Featured Column: What's the Future of Bad Budgeting?

Published October 10, 2013

By Controller John Chiang

Government debt is in the news. Again. Recent national headlines range in tone from the breathless to cataclysmic. First, Detroit asked Christie’s auction house to value its museum collection, should the city need to pay creditors with its Rembrandts and Cezannes. Then, President Obama told “This Week” that he would not negotiate with Congress over raising the debt ceiling — even as the chair of the House Republican study group, Rep. Steve Scalise (R-La.), linked Congressional action on debt to an unrelated domestic policy issue, NPR’s Adam Davidson wrote in The New York Times Magazine that a debt impasse would, in all likelihood, make everyone on the globe — not just Americans — poorer.

What are we to make of this? Are these stories exaggerations borne of our cynicism about leadership and general despair about the future? Are local, state and federal policies so tattered that our cultural patrimony is bartered away? If our global enterprise is at stake, can the president and Congress be seriously contemplating inaction?

For my part, I don’t think these issues can be written off as inspired exaggeration, fiscal indifference or political posturing. A new fiscal responsibility is needed. Millennial students, like those entering UC Berkeley this fall, appreciate what’s at stake for them. We ought to heed their concerns. State law directs my office to inform the public of annual financial transactions and accounting practices of local governments. In the past, the discussion concentrated on annual budgets. With increasing urgency, public finance experts have encouraged a focus on broader measures of “fiscal responsibility.” Not only should governments manage their 12-month budgets, but they should monitor future costs, such as the expenses of providing health care for current and future retired state workers. Other experts argue for ensuring “intergenerational” balance and sustainability in order to keep present taxpayers from shifting their costs to future taxpayers.
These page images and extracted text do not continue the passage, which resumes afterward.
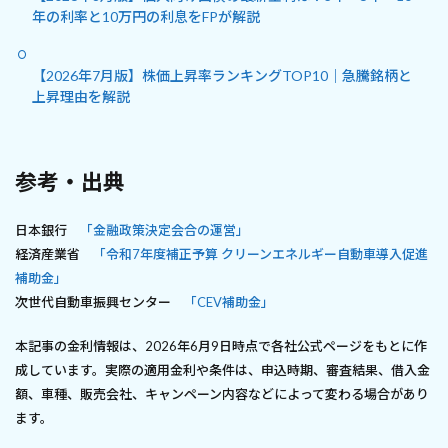
年の利率と10万円の利息をFPが解説
【2026年7月版】株価上昇率ランキングTOP10｜急騰銘柄と
上昇理由を解説
参考・出典
日本銀行
「金融政策決定会合の運営」
経済産業省
「令和7年度補正予算 クリーンエネルギー自動車導入促進
補助金」
次世代自動車振興センター
「CEV補助金」
本記事の金利情報は、2026年6月9日時点で各社公式ページをもとに作
成しています。実際の適用金利や条件は、申込時期、審査結果、借入金
額、車種、販売会社、キャンペーン内容などによって変わる場合があり
ます。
Too often in recent years, in the rush to balance the annual budget, the state deferred costs and billed future taxpayers. For example, facing a troubled economy and budget shortages, former Gov. Arnold Schwarzenegger urged California voters to authorize a loan for financing carryover deficits in 2004. The deficits emerged during the 2000-2003 recession and reflected the cost of services that were provided but not yet paid. Sympathetic to a multiyear financing schedule, voters approved the issuance of deficit-retirement bonds. The State then issued deficit bonds with principal of about $14 billion and earmarked a portion of the sales tax to pay down that debt. Since then, the State has made regular interest and principal payments but still owes more than $5 billion on the bonds and will make annual payments of about $500 million for each of the next 10 years, with a final payment in 2024.

Consider this: For the Cal class admitted in 2021, a portion of the sales tax on textbooks bought while at Berkeley will finance the last payments on the deficit bond. To the governing generation’s shame, these students – born after January 1, 2003 – will be paying the costs of services rendered in 2002. No wonder Cal students are concerned about the sustainability of current budget decisions!
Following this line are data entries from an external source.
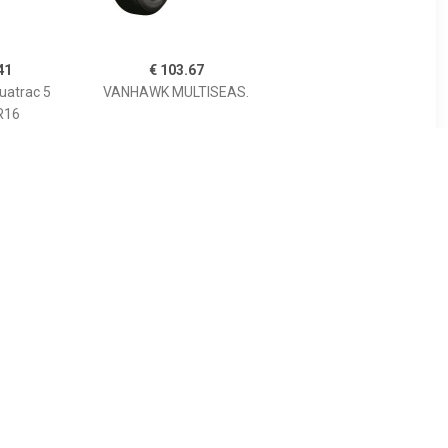
41
€ 103.67
uatrac 5
VANHAWK MULTISEAS.
R16
06
€ 57.18
allseason
Maxxis AP2 ALL SEASON
9 92Y
145/80R13
9YH750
The State needs to better address the consequences of fiscal solvency, growth, stability and fairness. We ought not to neglect measuring how well the state pays its current and future obligations. We ought to assess whether fiscal practices encourage sufficient economic growth.   Taxpayers need to be assured whether current spending patterns can be sustained within the existing tax burden. 

Sustainability, in its many dimensions, may have received insufficient consideration in recent years. After all, “fiscal sustainability” does not easily lend itself to the dominant budget narrative. The notion is all rather abstract, complex and difficult. But there is hope.
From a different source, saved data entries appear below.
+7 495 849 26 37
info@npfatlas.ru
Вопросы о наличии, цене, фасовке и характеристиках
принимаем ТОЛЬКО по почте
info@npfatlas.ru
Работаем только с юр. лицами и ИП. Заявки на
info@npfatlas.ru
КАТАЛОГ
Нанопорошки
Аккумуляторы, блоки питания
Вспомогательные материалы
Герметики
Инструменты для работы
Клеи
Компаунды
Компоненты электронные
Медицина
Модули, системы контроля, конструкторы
Gov. Jerry Brown has begun to address intergenerational issues by focusing on the Wall of Debt. Recent budgets have reduced long-term spending commitments, and passage of Proposition 30 improved our immediate revenue stream.

In time, I expect we will get better at calibrating the long-term consequences for our fiscal decisions, though I doubt there can be a single budget that can simultaneously balance current accounts, mitigate long-term obligations and provide for a sustainable budget. Rather, as we get better at calibrating sustainability, we can say with T.S. Eliot, “[I]f we can never be right, it is better that we should from time to time change our way of being wrong.”

The Daily Californian solicited and published a version of this commentary on September 24, 2013.